Supplied information >>
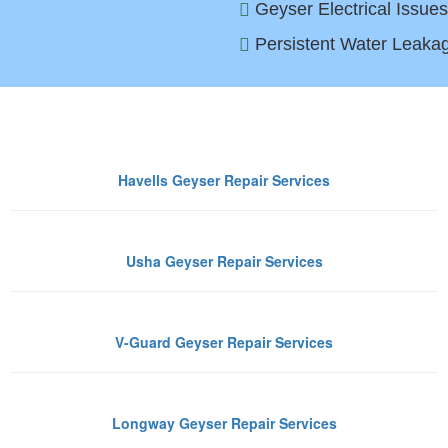
Geyser Electrical Issues
Persistent Water Leakag
Geyser Brands We Repair in Ghaz
Havells Geyser Repair Services
Usha Geyser Repair Services
V-Guard Geyser Repair Services
Longway Geyser Repair Services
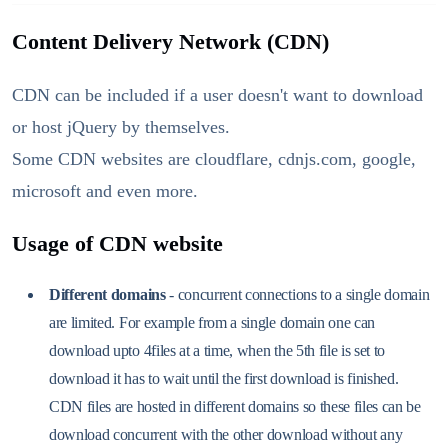
Content Delivery Network (CDN)
CDN can be included if a user doesn't want to download
or host jQuery by themselves.
Some CDN websites are cloudflare, cdnjs.com, google,
microsoft and even more.
Usage of CDN website
Different domains
- concurrent connections to a single domain
are limited. For example from a single domain one can
download upto 4files at a time, when the 5th file is set to
download it has to wait until the first download is finished.
CDN files are hosted in different domains so these files can be
download concurrent with the other download without any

Task requirements >> Would you please repeat the lines from the one with "are limited. For" through the last line of the listing above, exactly and with nothing else?

Answer to the exercise >>
are limited. For example from a single domain one can
download upto 4files at a time, when the 5th file is set to
download it has to wait until the first download is finished.
CDN files are hosted in different domains so these files can be
download concurrent with the other download without any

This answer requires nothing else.